Los espacios de la enfermedad se estructura en cuatro partes desde las que dar sentido a ese espacio vacío, aniquilado, que llamamos yo: lugar, cuerpo, nombre, formas se afirman como posibilidades de investidura en la que encarnar la voz arraigada en el malestar que se manifiesta en Los espacios de la enfermedad.
En la primera parte, el lugar, la voz poética constata la pérdida y el desarraigo: yo maté a un hombre/para convertirlo en el lugar/donde el amor suced, la conciencia del vacío: yo supe que necesitaba/construirme un lugar para anular la pérdida/un espacio para contener la caída/para provocar el eco. En todo caso, el lugar es el de la pérdida: pero fui expulsada de la casa/y también tuve que huir/ de mi nombre. Como Ingeborg Bachmann la voz poética se compromete con la búsqueda de palabras necesarias, verdaderas cuyo objeto último es el de la fundamentación.
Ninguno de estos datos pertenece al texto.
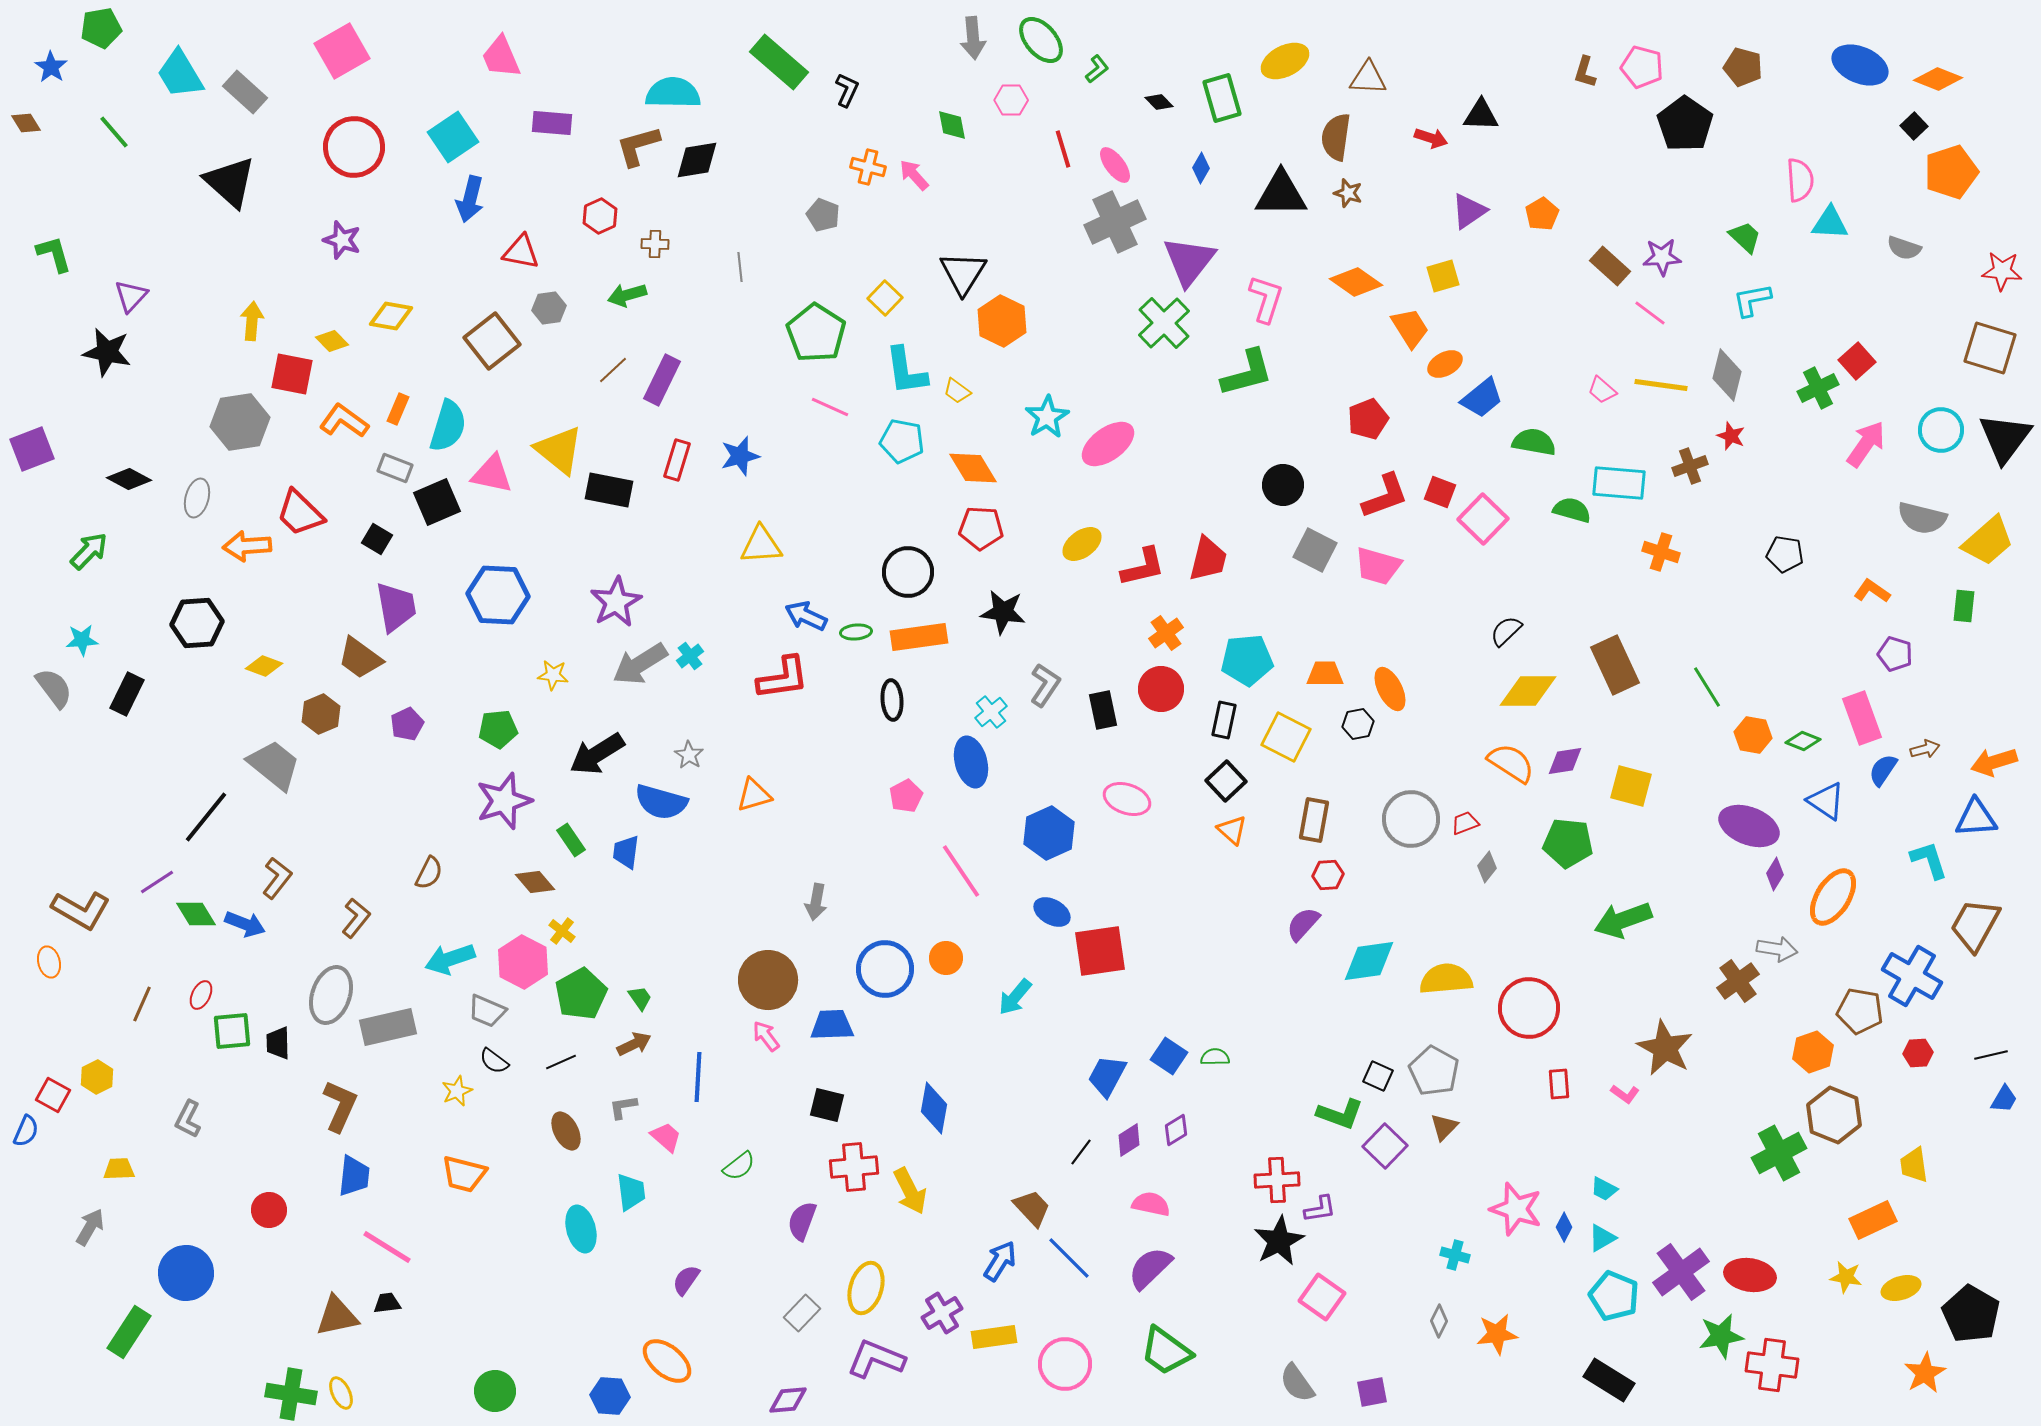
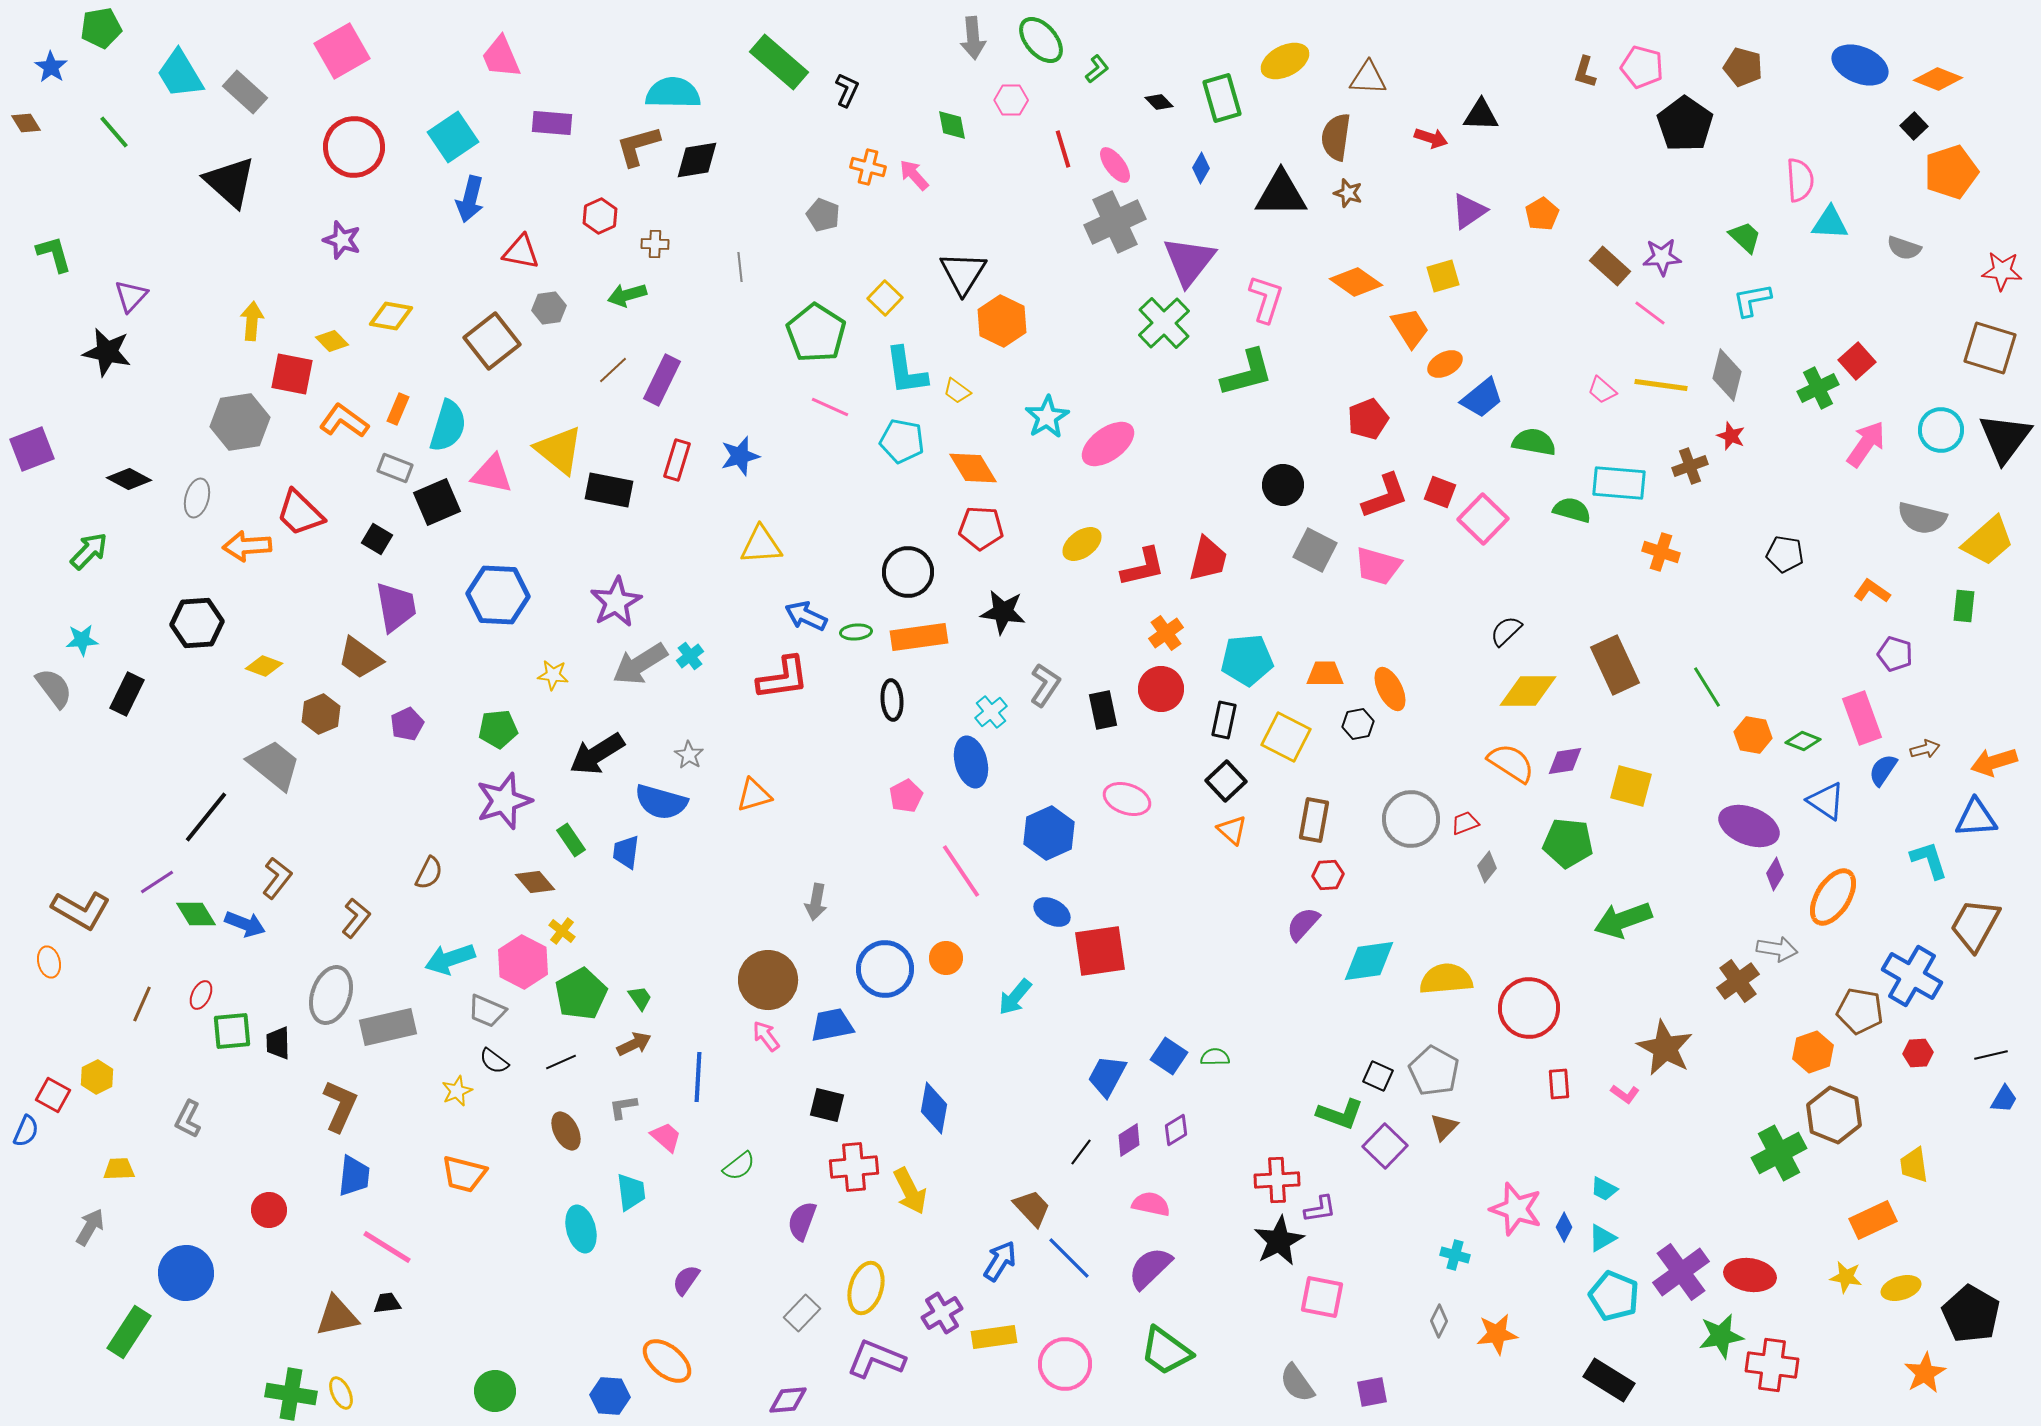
blue trapezoid at (832, 1025): rotated 9 degrees counterclockwise
pink square at (1322, 1297): rotated 24 degrees counterclockwise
En el nombre, Anabel Gutiérrez León constata no sólo la experiencia de la nada, sino también de la traición del lenguaje, del divorcio entre las palabras y las cosas, una palabra buscando su sitio en una casa. Esa falacia epistemológica también contamina las posibilidades del sujeto: sujétame/ para que no tenga que escoger/al definirme, presentado como una entelequia, sin continuidad, por lo que el lenguaje se presenta, no sólo como una materia constructiva, sino engañosa: palabras donde me callo/mientras ellas/me van (des)haciendo. El lugar, las palabras verdaderas quedan lejos, en esta visión propia tanto del nominalismo como de la crisis del lenguaje presente en las poéticas de la deconstrucción: un lugar/donde no confundir/mis actos con su nombre, presentándose el lenguaje y el mundo como una traición no sólo a las posibilidades que enlazan las palabras del mundo sino a los mismos pilares de la identidad:
no alcanzo a decir yo/sin engañarme.
La casa, identificada con el cuerpo, que tal como señala Bachelard es uno de los mayores poderes de integración para los pensamientos, los recuerdos y los sueños del hombre, se materializa también como pérdida: Mi cuerpo es una casa de la que todos se han ido,/incluso yo./Por eso me busco. Me mudo. Me hundo, aunque al mismo tiempo se constata como la posibilidad fallida del otro: hay una distancia inabarcable/entre mi cuerpo/yo/y el resto  Como en el poema “Últimos días de una casa” de Dulce María Loynaz, el propio cuerpo supone un ejercicio de re/conocimiento, no sólo de una biografía, sino de diferentes episodios de una historia invisible: habito el cuerpo de una viuda/sin difunto.
con canciones de cuna
me cubriré los brazos
y la cabeza y los oídos y las manos
plantaré estacas
en lugar de banderas
rezaré por los cadáveres de las niñas muertas
por los cuerpos de las mujeres dormidas
La idea del otro, ajena, inabarcable supone como hemos dicho, la única salvaguarda en la que conciliar ese divorcio entre la palabra y el mundo. En las formas, la voz poética encarna lugares donde encontrar ese arraigo de la identidad, aunque suponga una construcción fictiva, como ser relativo a otros: yo soy el primer grito de mi madre/ el que la dio la voz/y la dejó/sin/ella.
* ANA GORRÍA (Barcelona,1979). Ha publicado los poemarios Clepsidra (Plurabelle, 2004) y Araña (El gaviero ediciones, 2005).